**ACTIVITY**:
Every line from the one with "Answer in <instances>...</instances>. Segment liver" through the end of the records below should be restated word for word, and nothing outside that span.

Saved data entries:
• • • •
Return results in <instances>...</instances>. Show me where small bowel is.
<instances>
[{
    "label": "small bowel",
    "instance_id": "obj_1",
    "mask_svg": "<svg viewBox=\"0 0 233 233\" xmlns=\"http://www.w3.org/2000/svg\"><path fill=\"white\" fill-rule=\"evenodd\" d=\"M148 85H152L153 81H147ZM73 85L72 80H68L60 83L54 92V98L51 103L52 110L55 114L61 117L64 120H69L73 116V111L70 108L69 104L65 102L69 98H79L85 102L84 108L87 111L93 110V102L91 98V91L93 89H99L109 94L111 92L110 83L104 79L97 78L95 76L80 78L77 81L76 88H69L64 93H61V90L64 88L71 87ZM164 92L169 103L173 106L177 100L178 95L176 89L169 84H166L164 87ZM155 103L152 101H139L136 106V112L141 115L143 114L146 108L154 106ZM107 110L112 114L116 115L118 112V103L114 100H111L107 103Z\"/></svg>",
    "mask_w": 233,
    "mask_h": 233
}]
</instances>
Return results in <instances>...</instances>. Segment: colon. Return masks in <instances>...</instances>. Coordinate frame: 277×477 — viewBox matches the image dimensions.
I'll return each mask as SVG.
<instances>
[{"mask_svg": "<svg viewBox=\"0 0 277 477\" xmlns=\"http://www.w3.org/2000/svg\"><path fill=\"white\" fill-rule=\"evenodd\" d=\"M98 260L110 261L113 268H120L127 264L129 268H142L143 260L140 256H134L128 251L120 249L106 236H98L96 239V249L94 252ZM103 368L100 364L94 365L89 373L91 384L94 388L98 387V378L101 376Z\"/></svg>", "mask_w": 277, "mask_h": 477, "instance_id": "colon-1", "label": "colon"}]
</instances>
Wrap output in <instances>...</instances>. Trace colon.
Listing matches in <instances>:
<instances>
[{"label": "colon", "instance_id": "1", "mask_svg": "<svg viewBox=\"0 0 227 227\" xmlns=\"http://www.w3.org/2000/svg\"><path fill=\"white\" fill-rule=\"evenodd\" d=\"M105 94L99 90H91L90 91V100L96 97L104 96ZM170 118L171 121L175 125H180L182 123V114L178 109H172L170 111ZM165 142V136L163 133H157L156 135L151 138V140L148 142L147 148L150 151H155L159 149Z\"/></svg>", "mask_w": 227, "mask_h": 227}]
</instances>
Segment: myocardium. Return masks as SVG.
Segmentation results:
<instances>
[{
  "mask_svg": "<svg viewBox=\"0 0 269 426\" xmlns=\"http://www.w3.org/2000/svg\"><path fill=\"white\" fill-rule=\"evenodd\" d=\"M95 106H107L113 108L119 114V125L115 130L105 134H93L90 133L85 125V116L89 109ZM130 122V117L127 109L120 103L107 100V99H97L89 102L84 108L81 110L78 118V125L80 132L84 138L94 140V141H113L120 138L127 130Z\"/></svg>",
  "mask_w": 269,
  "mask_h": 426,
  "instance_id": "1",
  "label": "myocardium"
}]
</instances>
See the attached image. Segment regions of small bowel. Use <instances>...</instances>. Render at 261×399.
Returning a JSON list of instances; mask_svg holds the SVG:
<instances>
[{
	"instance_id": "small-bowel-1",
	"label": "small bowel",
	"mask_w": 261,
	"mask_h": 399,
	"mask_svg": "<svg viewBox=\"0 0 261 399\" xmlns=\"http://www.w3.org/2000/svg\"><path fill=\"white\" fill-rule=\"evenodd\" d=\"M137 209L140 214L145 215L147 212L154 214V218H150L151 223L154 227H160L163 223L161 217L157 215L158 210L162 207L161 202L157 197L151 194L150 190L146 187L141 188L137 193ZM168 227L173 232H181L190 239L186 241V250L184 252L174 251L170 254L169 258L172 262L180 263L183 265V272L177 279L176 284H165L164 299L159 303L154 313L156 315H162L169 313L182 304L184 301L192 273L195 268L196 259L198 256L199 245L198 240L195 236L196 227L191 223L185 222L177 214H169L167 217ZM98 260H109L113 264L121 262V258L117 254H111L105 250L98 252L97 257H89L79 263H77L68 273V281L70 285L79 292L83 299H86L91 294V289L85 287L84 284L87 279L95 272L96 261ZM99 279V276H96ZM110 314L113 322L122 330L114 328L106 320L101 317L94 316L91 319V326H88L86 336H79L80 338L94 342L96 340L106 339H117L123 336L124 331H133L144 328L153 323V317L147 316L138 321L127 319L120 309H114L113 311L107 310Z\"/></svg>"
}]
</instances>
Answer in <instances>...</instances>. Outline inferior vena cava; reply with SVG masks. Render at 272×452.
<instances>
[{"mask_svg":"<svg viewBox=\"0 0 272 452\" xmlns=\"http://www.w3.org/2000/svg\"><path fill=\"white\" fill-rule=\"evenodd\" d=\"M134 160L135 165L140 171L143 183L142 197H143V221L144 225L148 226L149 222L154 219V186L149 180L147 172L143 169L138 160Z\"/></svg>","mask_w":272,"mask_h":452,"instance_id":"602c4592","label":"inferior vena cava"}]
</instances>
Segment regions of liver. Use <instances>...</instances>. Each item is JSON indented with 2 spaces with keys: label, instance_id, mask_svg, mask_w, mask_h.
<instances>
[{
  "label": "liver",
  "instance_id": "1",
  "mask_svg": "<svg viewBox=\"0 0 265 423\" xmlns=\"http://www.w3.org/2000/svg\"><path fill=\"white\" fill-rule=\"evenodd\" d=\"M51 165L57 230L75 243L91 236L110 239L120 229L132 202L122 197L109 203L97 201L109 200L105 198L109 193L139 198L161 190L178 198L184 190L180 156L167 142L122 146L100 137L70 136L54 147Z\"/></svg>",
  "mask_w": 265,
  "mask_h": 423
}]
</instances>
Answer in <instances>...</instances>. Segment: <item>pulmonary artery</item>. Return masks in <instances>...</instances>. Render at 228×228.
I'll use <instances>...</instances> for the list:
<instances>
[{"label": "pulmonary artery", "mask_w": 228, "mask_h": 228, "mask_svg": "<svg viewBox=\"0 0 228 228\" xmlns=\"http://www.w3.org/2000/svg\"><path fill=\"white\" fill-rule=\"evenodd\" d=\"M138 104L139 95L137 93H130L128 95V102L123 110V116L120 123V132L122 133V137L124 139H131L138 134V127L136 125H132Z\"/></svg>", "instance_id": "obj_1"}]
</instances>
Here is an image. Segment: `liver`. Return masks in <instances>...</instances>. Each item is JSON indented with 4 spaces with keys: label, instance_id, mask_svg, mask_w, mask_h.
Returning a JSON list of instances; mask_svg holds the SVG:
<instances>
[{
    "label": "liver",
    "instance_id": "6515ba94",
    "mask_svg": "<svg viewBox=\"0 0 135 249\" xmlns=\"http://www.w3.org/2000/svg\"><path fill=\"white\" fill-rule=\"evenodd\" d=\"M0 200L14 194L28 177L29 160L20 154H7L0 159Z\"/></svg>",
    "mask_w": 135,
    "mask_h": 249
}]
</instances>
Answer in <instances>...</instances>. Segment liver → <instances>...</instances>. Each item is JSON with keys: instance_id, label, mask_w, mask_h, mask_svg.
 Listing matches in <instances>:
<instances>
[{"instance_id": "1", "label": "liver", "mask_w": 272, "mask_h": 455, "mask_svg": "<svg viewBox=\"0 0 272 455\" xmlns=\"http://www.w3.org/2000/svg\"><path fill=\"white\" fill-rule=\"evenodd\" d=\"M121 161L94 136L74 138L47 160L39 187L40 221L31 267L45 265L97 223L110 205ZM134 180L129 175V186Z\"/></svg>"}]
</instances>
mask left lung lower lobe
• • • •
**THE ANSWER**:
Answer in <instances>...</instances>. Segment liver → <instances>...</instances>. Each item is JSON with keys: instance_id, label, mask_w, mask_h, mask_svg.
 Listing matches in <instances>:
<instances>
[{"instance_id": "1", "label": "liver", "mask_w": 272, "mask_h": 455, "mask_svg": "<svg viewBox=\"0 0 272 455\" xmlns=\"http://www.w3.org/2000/svg\"><path fill=\"white\" fill-rule=\"evenodd\" d=\"M121 161L94 136L74 138L47 160L39 187L40 221L31 267L45 265L97 223L110 205ZM134 180L129 175V186Z\"/></svg>"}]
</instances>
mask left lung lower lobe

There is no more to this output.